HOW TO COMPLETE THIS TASK
Tally the lines of the data that include the word "EXHUMED" and state the total, nothing else.

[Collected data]
——
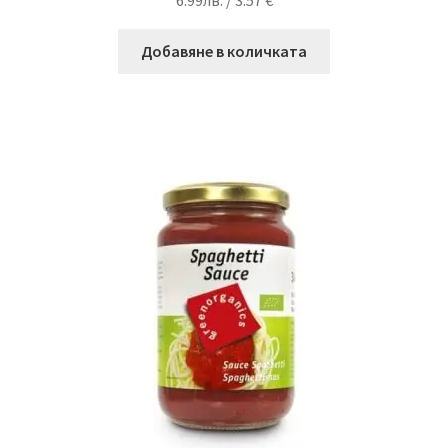
6.99
лв.
/ 3.57 €
Добавяне в количката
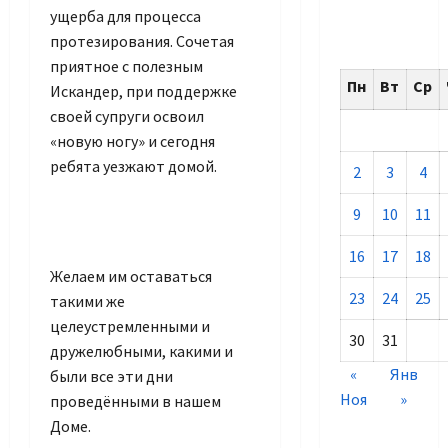
ущерба для процесса
протезирования. Сочетая
приятное с полезным
Пн
Вт
Ср
Искандер, при поддержке
своей супруги освоил
«новую ногу» и сегодня
ребята уезжают домой.
2
3
4
9
10
11
16
17
18
Желаем им оставаться
23
24
25
такими же
целеустремленными и
30
31
дружелюбными, какими и
«
Янв
были все эти дни
Ноя
»
проведёнными в нашем
Доме.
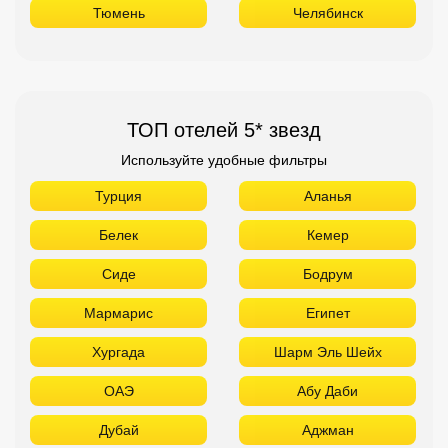
Тюмень
Челябинск
ТОП отелей 5* звезд
Используйте удобные фильтры
Турция
Аланья
Белек
Кемер
Сиде
Бодрум
Мармарис
Египет
Хургада
Шарм Эль Шейх
ОАЭ
Абу Даби
Дубай
Аджман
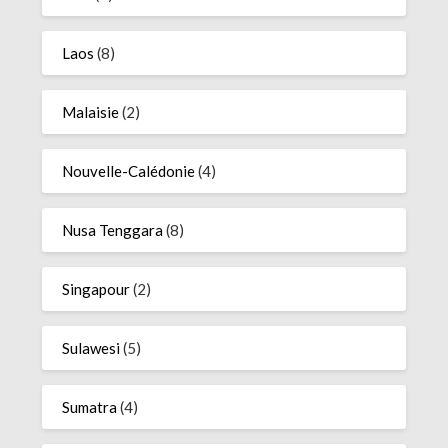
Laos
(8)
Malaisie
(2)
Nouvelle-Calédonie
(4)
Nusa Tenggara
(8)
Singapour
(2)
Sulawesi
(5)
Sumatra
(4)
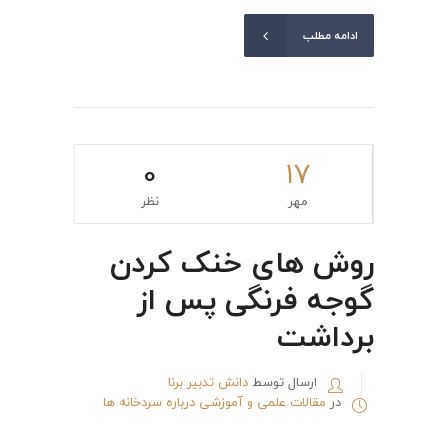
ادامه مطلب
0
۱۷
مهر
نظر
روش های خنک کردن
گوجه فرنگی پس از
برداشت
ارسال توسط
دانش تدبیر برنا
در
مقالات علمی و آموزشی درباره سردخانه ها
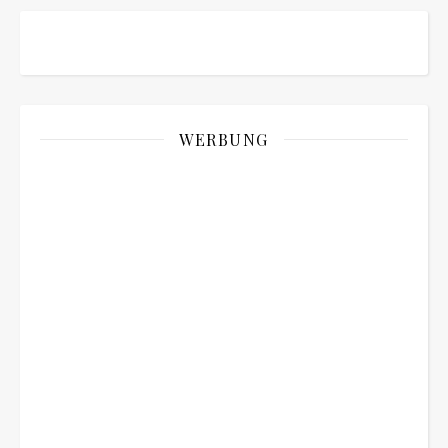
WERBUNG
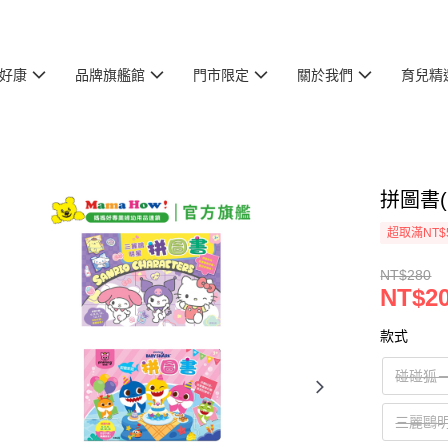
好康
品牌旗艦館
門市限定
關於我們
育兒精
拼圖書(
超取滿NT$
NT$280
NT$2
款式
碰碰狐
三麗鷗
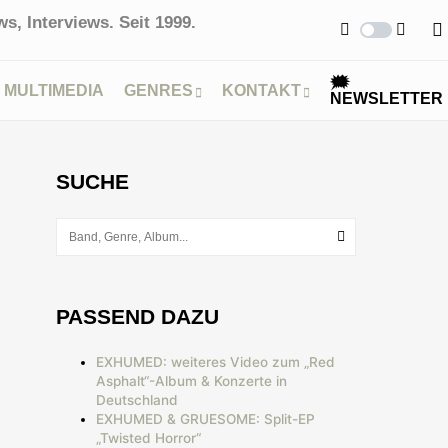
s, Interviews. Seit 1999.
🗯
MULTIMEDIA
GENRES
KONTAKT
NEWSLETTER
SUCHE
PASSEND DAZU
EXHUMED: weiteres Video zum „Red
Asphalt“-Album & Konzerte in
Deutschland
EXHUMED & GRUESOME: Split-EP
„Twisted Horror“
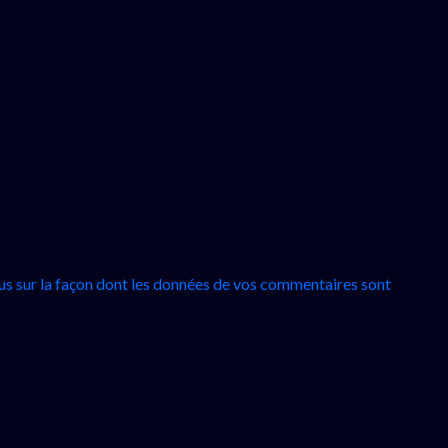
lus sur la façon dont les données de vos commentaires sont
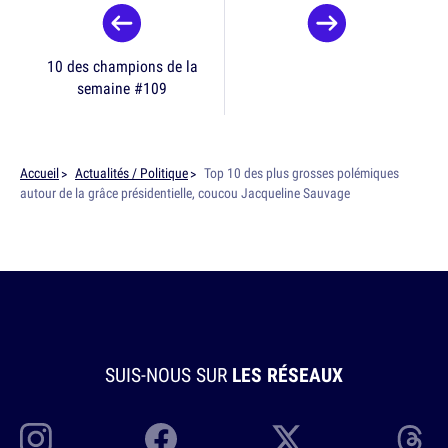
10 des champions de la
semaine #109
Accueil
Actualités / Politique
Top 10 des plus grosses polémiques
autour de la grâce présidentielle, coucou Jacqueline Sauvage
SUIS-NOUS SUR
LES RÉSEAUX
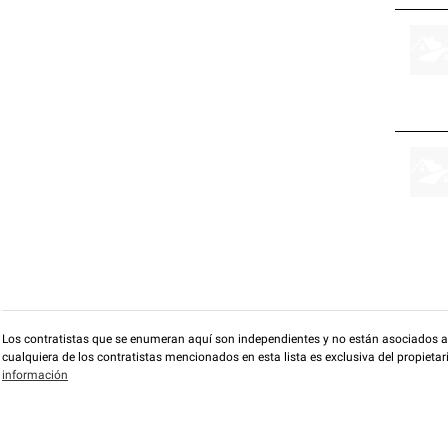
Los contratistas que se enumeran aquí son independientes y no están asociados a O
cualquiera de los contratistas mencionados en esta lista es exclusiva del propieta
información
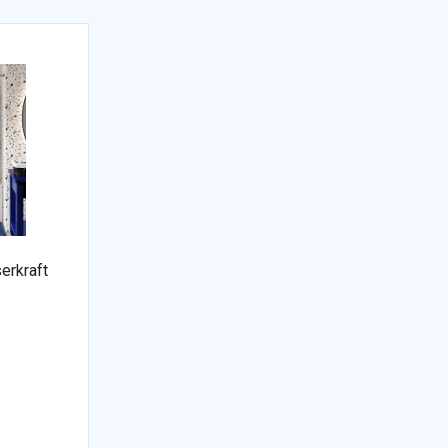
rkraft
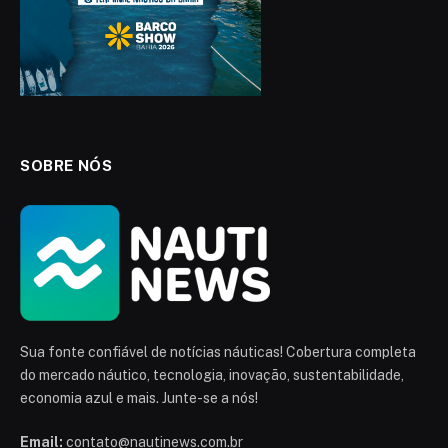
SOBRE NÓS
Sua fonte confiável de notícias náuticas! Cobertura completa
do mercado náutico, tecnologia, inovação, sustentabilidade,
economia azul e mais. Junte-se a nós!
Email:
contato@nautinews.com.br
——
SOLUTION TO THE EXERCISE
2